Fredman Posted March 2, 2000 Posted March 2, 2000 I thought this was discussed before, but I can't seem to find anything. What opinions are out there about filing for a determination letter before plan termination a one person plan? Assume that its been a clean plan (no compliance issues), there has always been one person and that its on a standardized document. I've convinced myself that it wouldn't really be necessary, but would like other people's views/experience.
Dave Baker Posted March 3, 2000 Posted March 3, 2000 But how would you confidently include the necessary GUST amendments, unless you get the IRS to bless 'em now? You'll need to do some kind of amendment to the document to bring it up to speed for the GUST changes even if a determination letter isn't applied for, and I'd hate to have an auditor get aggressive a couple of years from now as to whether a particular provision in the custom amendment was exactly worded the way he or she thinks it should have been. $225 buys a lot of peace of mind, to this attorney anyhoo. (Client in 2002: "Why didn't you tell me I could have avoided this disqualification or closing agreement sanction if I'd spent a couple of hundred bucks back in 2000 when you provided this termination amendment to me to sign?")

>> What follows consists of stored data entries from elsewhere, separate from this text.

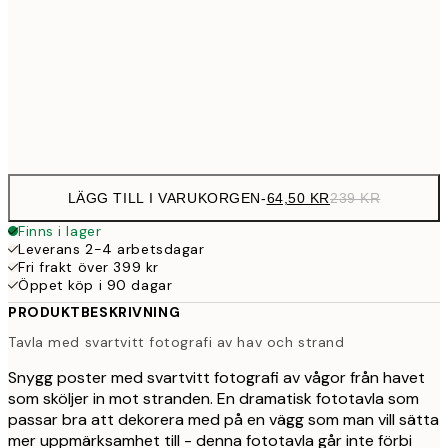
23
107,7
50x70 cm
39
Frame
options
LÄGG TILL I VARUKORGEN
-
64,50 KR
239 KR
Finns i lager
Leverans 2-4 arbetsdagar
Fri frakt över 399 kr
Öppet köp i 90 dagar
PRODUKTBESKRIVNING
Tavla med svartvitt fotografi av hav och strand
Snygg poster med svartvitt fotografi av vågor från havet
som sköljer in mot stranden. En dramatisk fototavla som
passar bra att dekorera med på en vägg som man vill sätta
mer uppmärksamhet till - denna fototavla går inte förbi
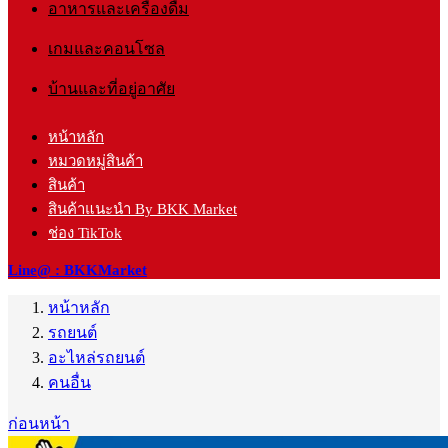
อาหารและเครื่องดื่ม
เกมและคอนโซล
บ้านและที่อยู่อาศัย
หน้าหลัก
หมวดหมู่สินค้า
สินค้า
สินค้าแนะนำ By BKK Market
ช่อง TikTok
Line@ : BKKMarket
หน้าหลัก
รถยนต์
อะไหล่รถยนต์
คนอื่น
ก่อนหน้า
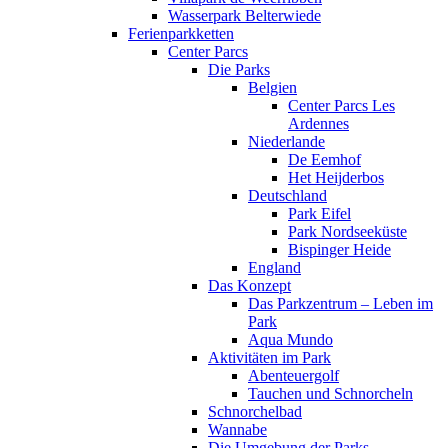
Wasserpark Belterwiede
Ferienparkketten
Center Parcs
Die Parks
Belgien
Center Parcs Les
Ardennes
Niederlande
De Eemhof
Het Heijderbos
Deutschland
Park Eifel
Park Nordseeküste
Bispinger Heide
England
Das Konzept
Das Parkzentrum – Leben im
Park
Aqua Mundo
Aktivitäten im Park
Abenteuergolf
Tauchen und Schnorcheln
Schnorchelbad
Wannabe
Die Umgebung der Parks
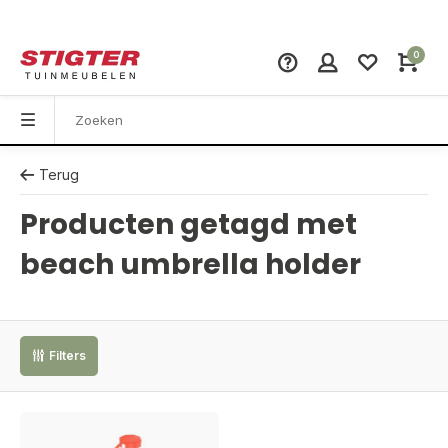
0
Terug
Producten getagd met
beach umbrella holder
Filters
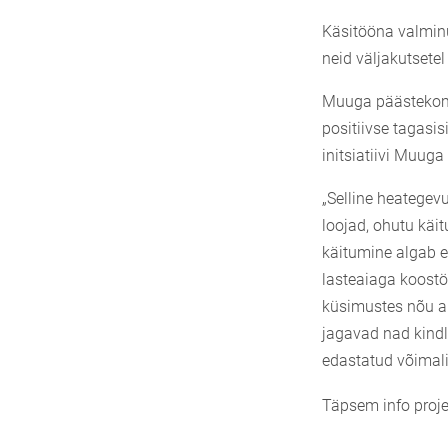
Käsitööna valminu
neid väljakutsetel
Muuga päästekoman
positiivse tagasis
initsiatiivi Muug
„Selline heategev
loojad, ohutu käit
käitumine algab e
lasteaiaga koostö
küsimustes nõu and
jagavad nad kindl
edastatud võimalik
Täpsem info proje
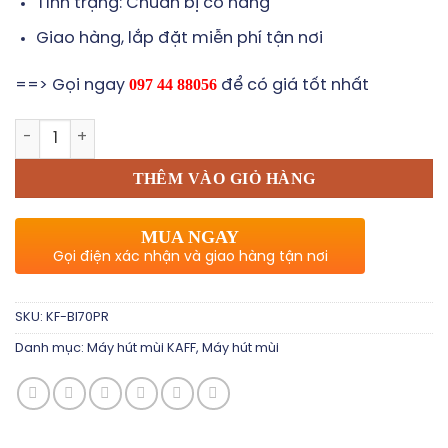
Tình trạng: Chuẩn bị có hàng
Giao hàng, lắp đặt miễn phí tận nơi
097 44 88056
==> Gọi ngay
để có giá tốt nhất
Máy hút mùi âm tủ toàn phần KAFF KF-BI70PR số lượng
THÊM VÀO GIỎ HÀNG
MUA NGAY
Gọi điện xác nhận và giao hàng tận nơi
SKU:
KF-BI70PR
Danh mục:
Máy hút mùi KAFF
,
Máy hút mùi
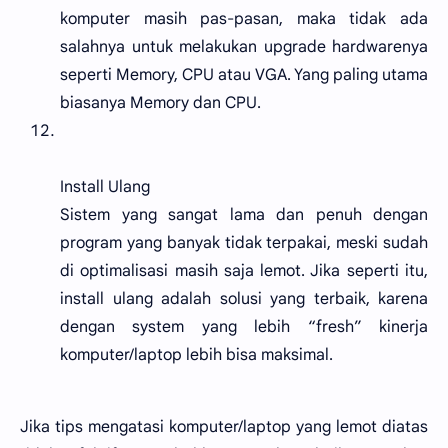
komputer masih pas-pasan, maka tidak ada
salahnya untuk melakukan upgrade hardwarenya
seperti Memory, CPU atau VGA. Yang paling utama
biasanya Memory dan CPU.
Install Ulang
Sistem yang sangat lama dan penuh dengan
program yang banyak tidak terpakai, meski sudah
di optimalisasi masih saja lemot. Jika seperti itu,
install ulang adalah solusi yang terbaik, karena
dengan system yang lebih “fresh” kinerja
komputer/laptop lebih bisa maksimal.
Jika tips mengatasi komputer/laptop yang lemot diatas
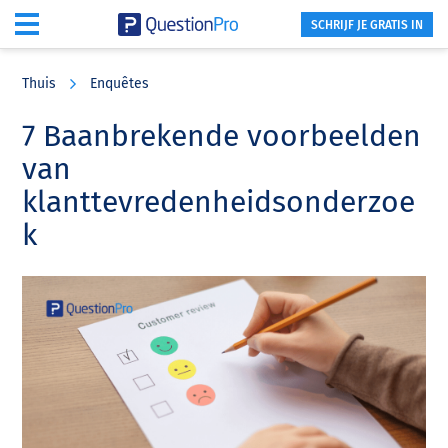
SCHRIJF JE GRATIS IN
Skip
Skip
Skip
to
to
to
Thuis
Enquêtes
main
primary
footer
content
sidebar
7 Baanbrekende voorbeelden
van
klanttevredenheidsonderzoe
k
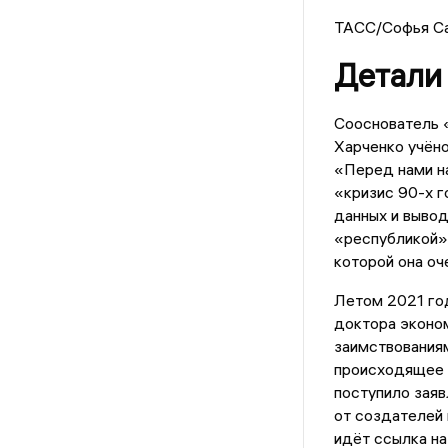
ТАСС/Софья С
Детали
Сооснователь 
Харченко учён
«Перед нами на
«кризис 90-х г
данных и вывод
«республикой» 
которой она оч
Летом 2021 го
доктора эконом
заимствованиям
происходящее 
поступило заяв
от создателей
идёт ссылка на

Fredman Posted March 3, 2000 Author Posted March 3, 2000 We use the PPD document and have a GUST ammendment provided by them. On a side note, we have have received one favorable letter on a plan with the PPD GUST ammendment attached. Is it the safest thing to do? Probably not. I wouldn't even consider it in most cases (other than this one). The other thing I didn't mention is that I'm working with plans with assets of 10k - 50k. Even if something comes back to bite us (chances?) our liability isn't going to "break the bank." I realize that the best thing is to file, I'm just looking for alternatives to filing a bunch of 5310s for a bunch of plans that should've been IRAs in the first place.
Ervin Barham Posted March 20, 2000 Posted March 20, 2000 I have gotten 1 or 2 determination letters for one person plans using standardized plans using PPD's adoption agreements and GUST amendment. I am in agreement with Dave Baker on the hindsight issue. However, if memory serves me correctly, these have been doctor plans with substantial assets.